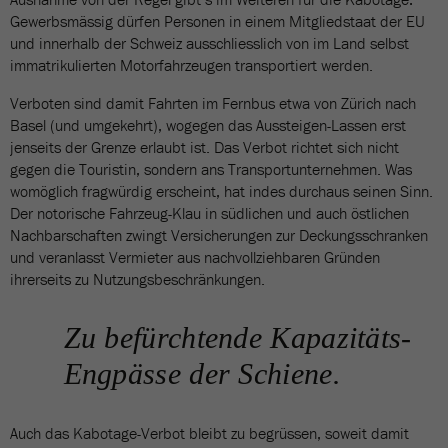
Gewerbsmässig dürfen Personen in einem Mitgliedstaat der EU
und innerhalb der Schweiz ausschliesslich von im Land selbst
immatrikulierten Motorfahrzeugen transportiert werden.
Verboten sind damit Fahrten im Fernbus etwa von Zürich nach
Basel (und umgekehrt), wogegen das Aussteigen-Lassen erst
jenseits der Grenze erlaubt ist. Das Verbot richtet sich nicht
gegen die Touristin, sondern ans Transportunternehmen. Was
womöglich fragwürdig erscheint, hat indes durchaus seinen Sinn.
Der notorische Fahrzeug-Klau in südlichen und auch östlichen
Nachbarschaften zwingt Versicherungen zur Deckungsschranken
und veranlasst Vermieter aus nachvollziehbaren Gründen
ihrerseits zu Nutzungsbeschränkungen.
Zu befürchtende Kapazitäts-
Engpässe der Schiene.
Auch das Kabotage-Verbot bleibt zu begrüssen, soweit damit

════════════════

Scan the material above for lines holding "damit" and copy each of them.

## Expected output
Verboten sind damit Fahrten im Fernbus etwa von Zürich nach
Auch das Kabotage-Verbot bleibt zu begrüssen, soweit damit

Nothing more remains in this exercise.